Rebecca Grundy

Personal information
- Full name: Rebecca Louise Grundy
- Born: 12 July 1990 (age 36) Solihull, England
- Batting: Left-handed
- Bowling: Slow left-arm orthodox
- Role: Bowler

International information
- National side: England (2014–2016);
- ODI debut (cap 126): 11 February 2015 v New Zealand
- Last ODI: 7 February 2016 v South Africa
- T20I debut (cap 39): 24 March 2014 v West Indies
- Last T20I: 24 March 2016 v West Indies

Domestic team information
- 2007–2018: Warwickshire
- 2009/10–2010/11: South Western Districts
- 2016–2017: Loughborough Lightning
- 2016/17: Perth Scorchers

Career statistics
| Competition | WODI | WT20I | WLA | WT20 |
| Matches | 7 | 12 | 92 | 72 |
| Runs scored | 3 | 4 | 436 | 121 |
| Batting average | 3.00 | 2.00 | 9.68 | 6.36 |
| 100s/50s | 0/0 | 0/0 | 0/0 | 0/0 |
| Top score | 1* | 2* | 32 | 12 |
| Balls bowled | 408 | 264 | 4,657 | 1,487 |
| Wickets | 9 | 11 | 127 | 91 |
| Bowling average | 31.22 | 21.63 | 1840 | 13.78 |
| 5 wickets in innings | 0 | 0 | 1 | 1 |
| 10 wickets in match | 0 | 0 | 0 | – |
| Best bowling | 3/36 | 2/13 | 6/5 | 5/10 |
| Catches/stumpings | 0/0 | 4/0 | 15/– | 24/– |
- Source: ESPNcricinfo, 23 November 2020

= Rebecca Grundy =

English cricketer and coach (born 1990)

Rebecca Louise Grundy (born 12 July 1990) is an English cricketer and coach, who played for her national cricket team and is now head coach of the Western Australia team.

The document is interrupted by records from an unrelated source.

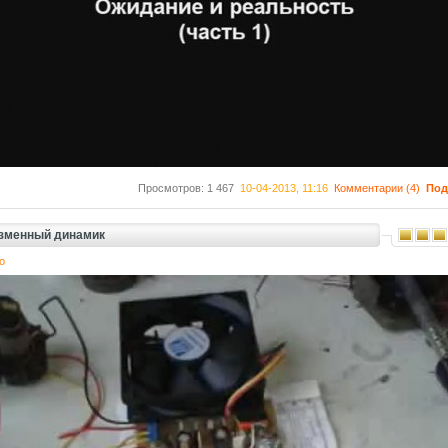
Просмотров: 1 467
10-04-2013, 11:16
Комментарии (4)
Под
зменный динамик
о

Grundy is a left-arm spin bowler.

==Playing career==
Grundy has played for Warwickshire.
In 2014, Grundy was part of the England Academy squad. Grundy was brought into the England squad for the 2014 ICC Women's World Twenty20 in Bangladesh. On pitches that generally help spin bowlers, Grundy made her England debut in the opening fixture of the tournament and retained her place through all the group matches. She was the holder of one of the first tranche of 18 ECB central contracts for women players, which were announced in April 2014. Grundy was called up for the summer series against India and South Africa, which included her first Women's Test match and Women's One Day International callups. She later had to withdraw from the series with a groin injury. She played for England in the 2015 Women's Ashes series. Grundy was in the squad for the 2016 ICC Women's World Twenty20.

In total, Grundy made 21 appearances for England, and her last appearance for England was in 2016. At the end of 2016, she lost her central contract. Grundy played for Perth Scorchers in the 2016–17 Women's Big Bash League season, as a replacement for the injured Anya Shrubsole.

Grundy's nicknames are "Grunners" and "Carol". In 2015, she explained to sports journalist Clare Balding that the latter nickname was "as in Vorderman – we played Countdown on tour and I was in Carol’s position at the board."

==Coaching career==
Grundy worked as a development coach for the Western Australia women's cricket team. Whilst Grundy was a coach there, Western Australia won the 2019–20 Women's National Cricket League.
In May 2020, she was named as the head coach of Western Australia. She was signed on a two-year contract.